- **Source information**:
::::::

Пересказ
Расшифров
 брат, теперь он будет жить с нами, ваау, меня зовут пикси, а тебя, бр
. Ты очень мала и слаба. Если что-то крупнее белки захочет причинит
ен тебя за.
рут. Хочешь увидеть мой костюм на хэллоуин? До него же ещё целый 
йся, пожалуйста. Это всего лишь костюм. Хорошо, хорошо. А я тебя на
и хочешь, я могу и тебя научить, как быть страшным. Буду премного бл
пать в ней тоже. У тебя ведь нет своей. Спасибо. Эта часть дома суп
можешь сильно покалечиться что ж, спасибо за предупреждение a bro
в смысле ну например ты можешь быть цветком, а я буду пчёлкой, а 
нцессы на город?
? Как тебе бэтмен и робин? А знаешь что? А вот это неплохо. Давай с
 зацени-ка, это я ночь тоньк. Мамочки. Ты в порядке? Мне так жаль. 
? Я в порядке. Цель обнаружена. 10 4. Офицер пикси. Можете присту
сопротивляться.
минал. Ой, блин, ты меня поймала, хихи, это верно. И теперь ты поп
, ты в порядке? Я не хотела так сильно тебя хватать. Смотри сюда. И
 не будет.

::::::

- **What needs to be done**:
In the entries above, find each line with "меня" and list it.

- **Expected answer**:
 брат, теперь он будет жить с нами, ваау, меня зовут пикси, а тебя, бр
минал. Ой, блин, ты меня поймала, хихи, это верно. И теперь ты поп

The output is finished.